* Directions
The stretch from the line with "cm) Villard Rød" through the line with "esclude i settori" in the records below: write it out exactly, and nothing else.

* Material supplied
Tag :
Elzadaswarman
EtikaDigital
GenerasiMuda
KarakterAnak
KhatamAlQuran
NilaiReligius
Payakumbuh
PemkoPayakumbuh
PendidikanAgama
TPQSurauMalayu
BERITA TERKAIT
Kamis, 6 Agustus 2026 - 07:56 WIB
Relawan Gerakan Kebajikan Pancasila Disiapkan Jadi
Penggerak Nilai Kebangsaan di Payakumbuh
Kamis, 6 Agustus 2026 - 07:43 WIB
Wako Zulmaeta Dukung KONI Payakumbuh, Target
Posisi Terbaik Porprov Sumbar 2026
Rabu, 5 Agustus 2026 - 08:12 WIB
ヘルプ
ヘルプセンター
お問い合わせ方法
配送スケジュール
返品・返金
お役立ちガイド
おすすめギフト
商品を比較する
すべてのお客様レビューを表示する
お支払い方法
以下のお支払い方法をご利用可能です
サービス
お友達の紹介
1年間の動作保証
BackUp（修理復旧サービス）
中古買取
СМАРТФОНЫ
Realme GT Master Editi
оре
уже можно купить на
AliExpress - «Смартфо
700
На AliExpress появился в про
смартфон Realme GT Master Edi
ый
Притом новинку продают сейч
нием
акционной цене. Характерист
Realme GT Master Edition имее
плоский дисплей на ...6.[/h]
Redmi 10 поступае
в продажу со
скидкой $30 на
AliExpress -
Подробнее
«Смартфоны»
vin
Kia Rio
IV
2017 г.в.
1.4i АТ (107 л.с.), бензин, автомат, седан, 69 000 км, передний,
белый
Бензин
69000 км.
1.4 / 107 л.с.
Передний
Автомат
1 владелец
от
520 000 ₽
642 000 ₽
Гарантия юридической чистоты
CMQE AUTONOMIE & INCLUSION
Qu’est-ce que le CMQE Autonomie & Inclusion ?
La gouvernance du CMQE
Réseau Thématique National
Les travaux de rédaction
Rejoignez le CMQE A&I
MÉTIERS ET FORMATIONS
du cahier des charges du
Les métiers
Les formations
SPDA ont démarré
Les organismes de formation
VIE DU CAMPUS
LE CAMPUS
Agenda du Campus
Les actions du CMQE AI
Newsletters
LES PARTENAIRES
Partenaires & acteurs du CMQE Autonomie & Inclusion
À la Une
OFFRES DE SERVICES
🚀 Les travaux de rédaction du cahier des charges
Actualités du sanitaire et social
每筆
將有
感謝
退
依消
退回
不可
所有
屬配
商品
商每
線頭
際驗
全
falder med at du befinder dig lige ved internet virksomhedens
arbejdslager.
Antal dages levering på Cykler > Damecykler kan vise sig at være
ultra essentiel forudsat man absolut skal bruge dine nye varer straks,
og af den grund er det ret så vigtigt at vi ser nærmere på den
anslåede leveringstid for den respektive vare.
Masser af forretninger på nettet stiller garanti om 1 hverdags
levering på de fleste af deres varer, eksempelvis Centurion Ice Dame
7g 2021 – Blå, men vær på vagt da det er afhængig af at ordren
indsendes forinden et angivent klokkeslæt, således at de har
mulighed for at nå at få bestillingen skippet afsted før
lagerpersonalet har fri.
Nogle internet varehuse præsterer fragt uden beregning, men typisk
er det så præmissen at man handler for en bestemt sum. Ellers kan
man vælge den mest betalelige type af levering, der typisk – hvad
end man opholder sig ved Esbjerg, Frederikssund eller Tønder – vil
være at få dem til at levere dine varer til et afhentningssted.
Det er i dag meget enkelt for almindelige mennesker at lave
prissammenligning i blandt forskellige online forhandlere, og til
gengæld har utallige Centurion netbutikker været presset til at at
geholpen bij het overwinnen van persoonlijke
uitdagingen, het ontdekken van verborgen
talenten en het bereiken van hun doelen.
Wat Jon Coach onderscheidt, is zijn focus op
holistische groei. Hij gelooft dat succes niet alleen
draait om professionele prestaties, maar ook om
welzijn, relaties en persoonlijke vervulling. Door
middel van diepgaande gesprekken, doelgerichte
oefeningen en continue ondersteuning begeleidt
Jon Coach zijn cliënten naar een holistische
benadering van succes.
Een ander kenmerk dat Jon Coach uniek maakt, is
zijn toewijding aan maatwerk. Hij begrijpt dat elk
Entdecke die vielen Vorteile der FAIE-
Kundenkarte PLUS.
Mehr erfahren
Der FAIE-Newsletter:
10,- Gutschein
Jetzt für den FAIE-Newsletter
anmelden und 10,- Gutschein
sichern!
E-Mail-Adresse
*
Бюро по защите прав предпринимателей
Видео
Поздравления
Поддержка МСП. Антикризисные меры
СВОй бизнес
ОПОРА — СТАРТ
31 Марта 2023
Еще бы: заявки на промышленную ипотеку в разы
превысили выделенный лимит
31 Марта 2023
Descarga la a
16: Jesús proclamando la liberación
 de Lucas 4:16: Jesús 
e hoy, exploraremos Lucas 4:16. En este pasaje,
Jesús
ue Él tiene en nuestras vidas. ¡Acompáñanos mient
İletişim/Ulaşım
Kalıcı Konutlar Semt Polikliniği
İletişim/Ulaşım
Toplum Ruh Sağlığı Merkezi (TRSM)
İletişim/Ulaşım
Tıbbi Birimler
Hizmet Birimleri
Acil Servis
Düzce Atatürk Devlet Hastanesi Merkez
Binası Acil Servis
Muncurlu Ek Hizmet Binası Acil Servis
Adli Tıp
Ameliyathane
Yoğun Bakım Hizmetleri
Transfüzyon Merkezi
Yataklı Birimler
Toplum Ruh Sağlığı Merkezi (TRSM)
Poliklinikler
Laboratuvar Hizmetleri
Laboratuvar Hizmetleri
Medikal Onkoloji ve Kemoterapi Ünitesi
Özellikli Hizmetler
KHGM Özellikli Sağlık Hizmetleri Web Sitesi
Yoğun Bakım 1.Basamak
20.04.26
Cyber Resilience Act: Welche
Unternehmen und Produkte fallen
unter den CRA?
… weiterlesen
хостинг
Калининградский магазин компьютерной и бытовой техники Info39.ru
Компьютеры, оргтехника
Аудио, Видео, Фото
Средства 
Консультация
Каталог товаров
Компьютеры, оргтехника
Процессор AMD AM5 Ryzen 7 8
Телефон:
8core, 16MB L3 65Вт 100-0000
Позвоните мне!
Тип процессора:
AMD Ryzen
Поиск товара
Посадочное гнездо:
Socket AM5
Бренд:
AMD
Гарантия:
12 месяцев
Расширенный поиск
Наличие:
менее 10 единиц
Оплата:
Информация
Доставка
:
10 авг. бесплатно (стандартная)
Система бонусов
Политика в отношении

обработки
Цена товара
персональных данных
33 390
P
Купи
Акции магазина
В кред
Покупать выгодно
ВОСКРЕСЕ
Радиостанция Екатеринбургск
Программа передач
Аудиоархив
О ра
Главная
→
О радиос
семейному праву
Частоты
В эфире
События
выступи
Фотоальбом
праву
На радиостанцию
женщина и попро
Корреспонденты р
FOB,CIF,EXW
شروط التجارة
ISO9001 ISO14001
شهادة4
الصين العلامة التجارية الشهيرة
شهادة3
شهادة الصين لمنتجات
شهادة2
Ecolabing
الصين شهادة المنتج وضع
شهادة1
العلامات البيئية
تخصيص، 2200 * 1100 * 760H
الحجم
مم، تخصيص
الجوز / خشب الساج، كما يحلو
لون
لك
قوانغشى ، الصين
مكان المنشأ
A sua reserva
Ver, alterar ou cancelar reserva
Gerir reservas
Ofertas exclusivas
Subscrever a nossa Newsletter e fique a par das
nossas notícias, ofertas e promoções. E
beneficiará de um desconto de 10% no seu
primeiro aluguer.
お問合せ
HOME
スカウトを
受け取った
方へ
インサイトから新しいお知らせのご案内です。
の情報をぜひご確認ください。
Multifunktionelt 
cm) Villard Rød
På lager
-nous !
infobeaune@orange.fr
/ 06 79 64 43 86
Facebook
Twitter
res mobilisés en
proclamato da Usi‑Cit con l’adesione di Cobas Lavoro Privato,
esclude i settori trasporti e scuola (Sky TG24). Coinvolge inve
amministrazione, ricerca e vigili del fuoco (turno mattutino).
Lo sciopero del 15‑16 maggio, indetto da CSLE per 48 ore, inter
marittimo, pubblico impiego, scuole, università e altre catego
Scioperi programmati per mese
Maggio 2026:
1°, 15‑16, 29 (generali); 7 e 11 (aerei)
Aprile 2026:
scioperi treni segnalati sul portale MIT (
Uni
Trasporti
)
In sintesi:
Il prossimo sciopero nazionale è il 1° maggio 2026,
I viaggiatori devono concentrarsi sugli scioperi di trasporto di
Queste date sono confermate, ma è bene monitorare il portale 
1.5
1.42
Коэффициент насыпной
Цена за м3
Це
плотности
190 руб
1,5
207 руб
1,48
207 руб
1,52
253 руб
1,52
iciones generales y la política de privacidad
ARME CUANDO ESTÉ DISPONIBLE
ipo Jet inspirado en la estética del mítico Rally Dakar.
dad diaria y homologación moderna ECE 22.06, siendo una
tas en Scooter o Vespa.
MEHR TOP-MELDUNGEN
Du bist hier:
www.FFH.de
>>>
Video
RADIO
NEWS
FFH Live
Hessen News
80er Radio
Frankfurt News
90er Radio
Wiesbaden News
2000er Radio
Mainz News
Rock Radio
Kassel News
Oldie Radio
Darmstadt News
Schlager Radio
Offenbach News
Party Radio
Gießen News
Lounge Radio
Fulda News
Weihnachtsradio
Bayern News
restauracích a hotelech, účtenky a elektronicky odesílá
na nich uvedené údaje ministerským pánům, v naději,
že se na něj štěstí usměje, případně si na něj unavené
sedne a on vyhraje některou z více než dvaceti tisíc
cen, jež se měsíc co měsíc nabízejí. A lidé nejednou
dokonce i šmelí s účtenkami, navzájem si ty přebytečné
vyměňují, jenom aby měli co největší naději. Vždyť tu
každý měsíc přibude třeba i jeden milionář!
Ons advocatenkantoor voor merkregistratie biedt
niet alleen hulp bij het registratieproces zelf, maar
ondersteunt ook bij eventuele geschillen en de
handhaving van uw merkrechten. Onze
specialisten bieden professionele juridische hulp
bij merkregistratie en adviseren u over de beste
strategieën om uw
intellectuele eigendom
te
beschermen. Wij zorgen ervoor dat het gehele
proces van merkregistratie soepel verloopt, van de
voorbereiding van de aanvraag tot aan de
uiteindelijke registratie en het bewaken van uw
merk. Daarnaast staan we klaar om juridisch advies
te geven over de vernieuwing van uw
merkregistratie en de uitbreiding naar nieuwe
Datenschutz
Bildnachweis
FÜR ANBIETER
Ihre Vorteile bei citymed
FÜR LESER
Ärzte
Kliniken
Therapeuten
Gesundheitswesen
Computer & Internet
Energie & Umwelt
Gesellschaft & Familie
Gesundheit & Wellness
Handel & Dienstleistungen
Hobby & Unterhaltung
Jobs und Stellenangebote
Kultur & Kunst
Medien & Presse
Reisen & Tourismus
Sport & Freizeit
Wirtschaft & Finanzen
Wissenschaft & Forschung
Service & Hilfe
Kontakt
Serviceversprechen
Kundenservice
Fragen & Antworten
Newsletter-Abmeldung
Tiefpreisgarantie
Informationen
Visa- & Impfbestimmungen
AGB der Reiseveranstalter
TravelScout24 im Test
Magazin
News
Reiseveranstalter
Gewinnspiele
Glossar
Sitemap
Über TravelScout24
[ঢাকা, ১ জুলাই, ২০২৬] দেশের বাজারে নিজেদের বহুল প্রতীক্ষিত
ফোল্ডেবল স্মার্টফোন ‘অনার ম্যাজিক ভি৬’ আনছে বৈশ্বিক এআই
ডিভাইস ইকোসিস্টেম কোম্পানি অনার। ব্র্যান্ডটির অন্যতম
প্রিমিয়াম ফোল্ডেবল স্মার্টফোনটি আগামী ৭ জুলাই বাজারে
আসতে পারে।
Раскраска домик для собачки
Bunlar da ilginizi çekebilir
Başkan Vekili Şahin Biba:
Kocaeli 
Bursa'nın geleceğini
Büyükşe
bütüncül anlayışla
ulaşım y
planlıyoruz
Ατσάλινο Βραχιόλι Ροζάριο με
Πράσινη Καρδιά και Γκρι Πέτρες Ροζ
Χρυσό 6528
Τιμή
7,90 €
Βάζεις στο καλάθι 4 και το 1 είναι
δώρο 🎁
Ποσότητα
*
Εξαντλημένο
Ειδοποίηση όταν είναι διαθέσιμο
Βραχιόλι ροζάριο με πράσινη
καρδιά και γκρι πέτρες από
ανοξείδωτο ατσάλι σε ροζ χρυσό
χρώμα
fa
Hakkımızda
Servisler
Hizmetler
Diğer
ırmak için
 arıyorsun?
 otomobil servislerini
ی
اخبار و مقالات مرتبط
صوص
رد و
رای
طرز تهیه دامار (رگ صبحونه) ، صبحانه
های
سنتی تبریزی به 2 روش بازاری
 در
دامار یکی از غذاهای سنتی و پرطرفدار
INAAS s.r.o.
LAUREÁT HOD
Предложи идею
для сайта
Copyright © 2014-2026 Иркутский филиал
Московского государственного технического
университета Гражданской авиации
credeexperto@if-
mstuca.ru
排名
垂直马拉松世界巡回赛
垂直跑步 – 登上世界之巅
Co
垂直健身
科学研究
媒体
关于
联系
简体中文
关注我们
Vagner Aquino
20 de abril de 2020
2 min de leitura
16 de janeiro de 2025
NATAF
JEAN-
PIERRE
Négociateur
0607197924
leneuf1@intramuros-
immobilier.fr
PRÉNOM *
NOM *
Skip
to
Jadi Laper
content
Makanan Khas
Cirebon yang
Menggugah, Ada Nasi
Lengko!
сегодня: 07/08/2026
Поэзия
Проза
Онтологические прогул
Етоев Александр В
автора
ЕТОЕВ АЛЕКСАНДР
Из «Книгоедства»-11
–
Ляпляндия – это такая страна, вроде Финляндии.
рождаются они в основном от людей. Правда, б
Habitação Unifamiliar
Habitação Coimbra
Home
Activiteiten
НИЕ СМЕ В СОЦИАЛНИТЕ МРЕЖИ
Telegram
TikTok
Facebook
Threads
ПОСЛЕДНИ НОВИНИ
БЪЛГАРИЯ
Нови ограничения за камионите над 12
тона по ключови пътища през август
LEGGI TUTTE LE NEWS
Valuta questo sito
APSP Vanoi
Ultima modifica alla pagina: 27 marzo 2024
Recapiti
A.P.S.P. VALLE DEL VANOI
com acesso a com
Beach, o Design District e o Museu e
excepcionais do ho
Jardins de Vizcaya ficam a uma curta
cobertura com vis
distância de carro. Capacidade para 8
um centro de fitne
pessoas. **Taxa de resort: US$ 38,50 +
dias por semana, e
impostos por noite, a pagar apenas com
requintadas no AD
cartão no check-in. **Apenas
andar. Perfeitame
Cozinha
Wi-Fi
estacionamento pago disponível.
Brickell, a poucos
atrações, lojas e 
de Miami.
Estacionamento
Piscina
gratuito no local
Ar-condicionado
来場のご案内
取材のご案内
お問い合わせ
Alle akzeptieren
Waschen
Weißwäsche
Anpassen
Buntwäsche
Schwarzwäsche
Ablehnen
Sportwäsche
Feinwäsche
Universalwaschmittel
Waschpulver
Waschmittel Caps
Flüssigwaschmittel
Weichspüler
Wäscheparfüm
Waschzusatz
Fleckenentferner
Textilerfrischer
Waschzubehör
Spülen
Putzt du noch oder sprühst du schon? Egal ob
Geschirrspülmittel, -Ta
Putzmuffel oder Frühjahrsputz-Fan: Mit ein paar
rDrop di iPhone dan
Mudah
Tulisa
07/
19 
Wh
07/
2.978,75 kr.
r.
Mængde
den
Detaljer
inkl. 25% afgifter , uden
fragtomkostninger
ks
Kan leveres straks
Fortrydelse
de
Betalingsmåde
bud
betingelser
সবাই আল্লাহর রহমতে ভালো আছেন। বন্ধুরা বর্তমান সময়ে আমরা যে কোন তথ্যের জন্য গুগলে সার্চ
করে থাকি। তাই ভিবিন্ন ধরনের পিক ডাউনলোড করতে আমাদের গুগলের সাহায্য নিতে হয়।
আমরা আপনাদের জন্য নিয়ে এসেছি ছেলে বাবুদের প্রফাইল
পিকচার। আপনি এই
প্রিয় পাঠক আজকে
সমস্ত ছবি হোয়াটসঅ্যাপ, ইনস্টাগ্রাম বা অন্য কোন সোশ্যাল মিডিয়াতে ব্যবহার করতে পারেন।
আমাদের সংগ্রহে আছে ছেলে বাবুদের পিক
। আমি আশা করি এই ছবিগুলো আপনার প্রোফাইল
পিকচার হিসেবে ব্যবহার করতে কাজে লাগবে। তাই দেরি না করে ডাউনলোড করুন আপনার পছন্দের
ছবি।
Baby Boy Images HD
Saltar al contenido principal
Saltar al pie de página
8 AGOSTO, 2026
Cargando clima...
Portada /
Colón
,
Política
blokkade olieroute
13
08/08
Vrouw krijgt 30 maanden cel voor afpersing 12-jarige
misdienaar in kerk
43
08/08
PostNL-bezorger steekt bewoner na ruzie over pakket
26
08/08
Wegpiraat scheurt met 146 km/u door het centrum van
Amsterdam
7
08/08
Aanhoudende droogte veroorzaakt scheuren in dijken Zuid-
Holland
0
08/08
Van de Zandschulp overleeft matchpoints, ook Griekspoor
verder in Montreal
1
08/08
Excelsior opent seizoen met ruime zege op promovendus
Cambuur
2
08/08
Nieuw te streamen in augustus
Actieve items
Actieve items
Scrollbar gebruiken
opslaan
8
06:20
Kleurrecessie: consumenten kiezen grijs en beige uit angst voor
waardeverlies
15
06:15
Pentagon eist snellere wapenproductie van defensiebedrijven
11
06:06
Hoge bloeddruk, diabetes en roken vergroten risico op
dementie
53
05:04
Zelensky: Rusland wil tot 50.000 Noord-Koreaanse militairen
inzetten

* Response to the exercise
cm) Villard Rød
På lager
-nous !
infobeaune@orange.fr
/ 06 79 64 43 86
Facebook
Twitter
res mobilisés en
proclamato da Usi‑Cit con l’adesione di Cobas Lavoro Privato,
esclude i settori trasporti e scuola (Sky TG24). Coinvolge inve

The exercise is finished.